**WHAT THE EXERCISE ASKS**
Output each entry below as it stands, leaving out every picture.

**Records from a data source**

........

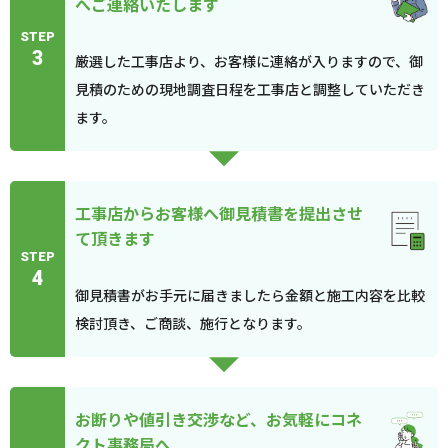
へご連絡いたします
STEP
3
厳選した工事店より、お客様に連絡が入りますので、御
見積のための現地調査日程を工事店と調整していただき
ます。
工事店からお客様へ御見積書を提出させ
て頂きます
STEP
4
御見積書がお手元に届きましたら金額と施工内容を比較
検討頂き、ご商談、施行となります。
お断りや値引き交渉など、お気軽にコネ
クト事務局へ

........

**TASK RESPONSE**
へご連絡いたします
STEP
3
厳選した工事店より、お客様に連絡が入りますので、御
見積のための現地調査日程を工事店と調整していただき
ます。
工事店からお客様へ御見積書を提出させ
て頂きます
STEP
4
御見積書がお手元に届きましたら金額と施工内容を比較
検討頂き、ご商談、施行となります。
お断りや値引き交渉など、お気軽にコネ
クト事務局へ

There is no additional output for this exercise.